A: The Case of the Missing Couch
The first of the above-two fact-patterns entails a bankruptcy creditor for a company that financed household collateral such as couches and chaises, futons and footrests, sofas and sleepers, armchairs and ottomans, who may materialize and inquire of the bankruptcy debtor,
"Pray tell me wherein lies the furniture securing your defaulted Mor-furniture-loan from 1997? Though you have no intention of returning it, and I have no intention of repossessing it, I must note for my notes this floral-pattern-covered La-Z-Boy's last resting place."
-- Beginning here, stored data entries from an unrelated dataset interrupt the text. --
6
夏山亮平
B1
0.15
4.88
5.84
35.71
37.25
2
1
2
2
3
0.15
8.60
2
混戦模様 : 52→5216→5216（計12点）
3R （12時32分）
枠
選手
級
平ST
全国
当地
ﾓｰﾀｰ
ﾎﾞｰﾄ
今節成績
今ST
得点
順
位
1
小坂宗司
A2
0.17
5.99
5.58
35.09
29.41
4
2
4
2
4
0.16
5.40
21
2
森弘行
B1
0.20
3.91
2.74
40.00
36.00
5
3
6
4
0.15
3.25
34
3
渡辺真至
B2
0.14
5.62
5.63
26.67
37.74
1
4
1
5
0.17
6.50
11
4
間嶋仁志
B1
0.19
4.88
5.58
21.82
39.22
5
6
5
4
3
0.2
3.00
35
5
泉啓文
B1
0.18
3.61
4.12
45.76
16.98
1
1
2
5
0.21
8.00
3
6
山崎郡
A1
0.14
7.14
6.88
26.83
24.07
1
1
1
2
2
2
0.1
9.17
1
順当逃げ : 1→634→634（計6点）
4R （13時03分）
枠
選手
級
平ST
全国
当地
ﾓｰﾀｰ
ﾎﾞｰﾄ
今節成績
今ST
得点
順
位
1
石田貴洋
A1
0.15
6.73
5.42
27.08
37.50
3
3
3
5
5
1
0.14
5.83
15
And the debtor will answer,
"I don't know."
And that will be that.
B: The Circumstance of the Cuckolded Ex
Another type of bankruptcy creditor is the scorned separated-spouse who may appear to just sit, stare daggers, and pass time inquiring of the bankruptcy debtor,
"What ever happened to the floral-patterned tea cozy-- the pink one-- I don't see it on Schedule B [B being the famed bankruptcy schedule dedicated to personal property]?"
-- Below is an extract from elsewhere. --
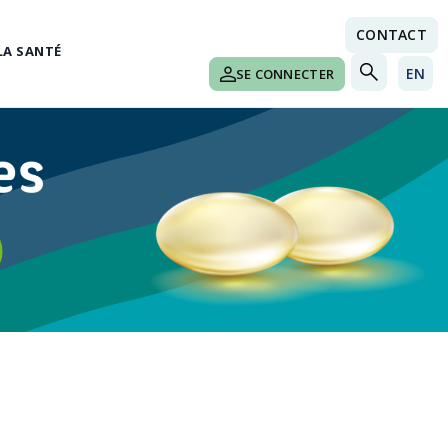
CONTACT
LA SANTÉ
EN
SE CONNECTER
The bankruptcy debtor will answer that she thinks it's on the teapot.
And that will be that.
Why don't creditors appear at Ye Olde Bankruptcy Meeting of Creditors? Because generally bankruptcy-creditor affairs may be addressed conveniently from the creditor's-office via correspondence, telephone, or bad vibes.** Besides, trustees grow weary of bankruptcy-creditors fishing for clues at the Meeting, and the latter may be gently encouraged to shut up.
Now, on to the incredibly baffling misnomer of
2) Current Monthly Income
One's Current Monthly Income is not one's current monthly income.
Current Monthly Income or "CMI" is defined in 11 USC section 101(10A) as the bankruptcy debtor's average gross income during the six months prior to the month of filing (the bankruptcy). For example, if you file bankruptcy in July, your Current Monthly Income is defined as the average gross income for January through June. Thus, if you lose employment in July, and file bankruptcy in July, your Current Monthly Income is based on phantom income from an erstwhile job.
The rationale of the misnomer is that the averaging of 6-months past-income effects a standard test period that measures earning potential. Jobs come and go, but one's income track record can be a useful guide in determining long-term debt-repayment-ability. It's a deterrent against "job loss" on the eve of bankruptcy.
This may lead to confusion where a bankruptcy attorney drafts a petition, which states a Current Monthly Income of $10,000 for a client who has just lost her job. The client shall balk, and say, "But, I make $1,950 in unemployment."
I answer, Yes, but you're assuming "current" means current.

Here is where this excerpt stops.